The developed smartphone-based diagnostic tool achieved high sensitivity, detecting as low as 1.0 ng/µl of Pst RNA without nucleic acid amplification. The assay successfully distinguished between six different wheat pathogenic fungi in a multiplexed format using the origami paper. The accuracy of the assay in detecting Pst infection in field-collected wheat leaf samples showed 95.3% positive predictive value and 91.0% negative predictive value compared to qPCR. The assay enabled early detection of Pst infection as early as 3 days post-inoculation, significantly earlier than symptom observation (10 days) and comparable to qPCR. The ability to differentiate between viable and dead pathogens was demonstrated by observing a correlation between the amount of viable Pst and the assay signal, while qPCR results remained similar regardless of viability. Importantly, the assay successfully identified a single-nucleotide mutation (Y134F) in the CYP51 gene, associated with triadimefon resistance in Pst isolates. This was validated by testing the isolates’ response to triadimefon, confirming the correlation between the mutation and resistance. The integration of rapid nucleic acid extraction using the MN patch, a smartphone attachment for colorimetric detection, and a user-friendly smartphone app enabled a complete sample-to-result test within approximately 10 minutes in the field. The low cost of the assay (~$0.30 per test) makes it accessible for widespread use by farmers.

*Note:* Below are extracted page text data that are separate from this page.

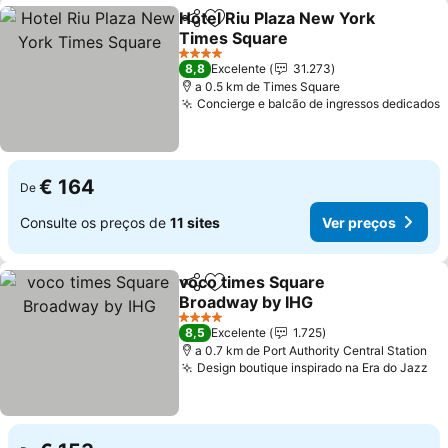
Hotel Riu Plaza New York
Partilhar
Adicionar aos favoritos
Times Square
4 Estrelas
8,8
Excelente
31.273
a 0.5 km de Times Square
Concierge e balcão de ingressos dedicados
€ 164
De
Consulte os preços de
11 sites
Ver preços
voco times Square
Partilhar
Adicionar aos favoritos
Broadway by IHG
4 Estrelas
8,5
Excelente
1.725
a 0.7 km de Port Authority Central Station
Design boutique inspirado na Era do Jazz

The findings demonstrate a significant advancement in crop disease diagnostics. The developed platform addresses the limitations of current methods by providing a rapid, low-cost, and field-deployable solution for precise pathogen identification and resistance detection. The ability to detect viable pathogens and identify fungicide resistance is critical for optimizing disease management strategies and reducing pesticide use. Early detection of infections allows for timely interventions, minimizing yield losses. The multiplexed nature of the assay allows for comprehensive pathogen screening, improving the accuracy of diagnosis and treatment decisions. The user-friendly smartphone app simplifies the process, making it accessible to farmers with limited technical expertise. The findings are relevant for sustainable agriculture by promoting precise pesticide application and reducing environmental impact.

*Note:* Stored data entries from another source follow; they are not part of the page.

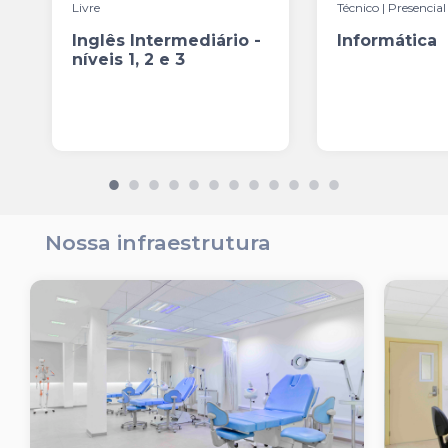
Livre
Técnico | Presencial
Inglês Intermediário -
Informática
níveis 1, 2 e 3
Nossa infraestrutura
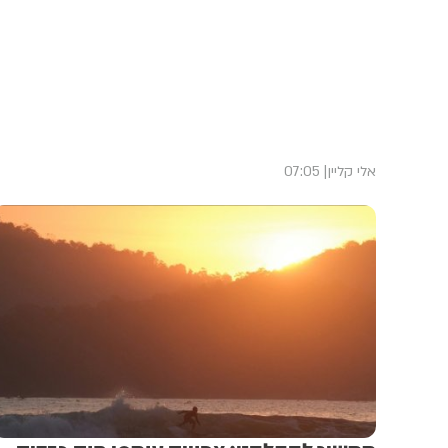
אלי קליין
07:05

This study successfully developed a cost-effective, rapid, and field-deployable molecular diagnostic platform for crop diseases. The integration of toehold-mediated strand displacement, metal ion-mediated urease catalysis, colorimetric paper-based detection, and a smartphone app provides a user-friendly tool for early pathogen detection, discrimination of viable and dead fungi, identification of fungicide resistance, and guiding treatment decisions. Future research could focus on expanding the multiplexing capacity, improving quantification capabilities through advanced image processing algorithms, identifying additional drug-resistance genetic markers, and adapting the microneedle extraction method for various sample types and surfaces.

While the assay demonstrates high sensitivity and accuracy, certain limitations exist. The current colorimetric readout provides semi-quantitative data, and development of quantitative methods would enhance precision. The identification of fungicide resistance is currently limited to a specific mutation (Y134F) associated with triadimefon resistance in Pst. The expansion of the assay's capability to detect other resistance mutations is needed. The microneedle extraction method, while rapid and simple, needs further optimization for use with samples other than leaves and may not be suitable for samples with hard surfaces such as roots.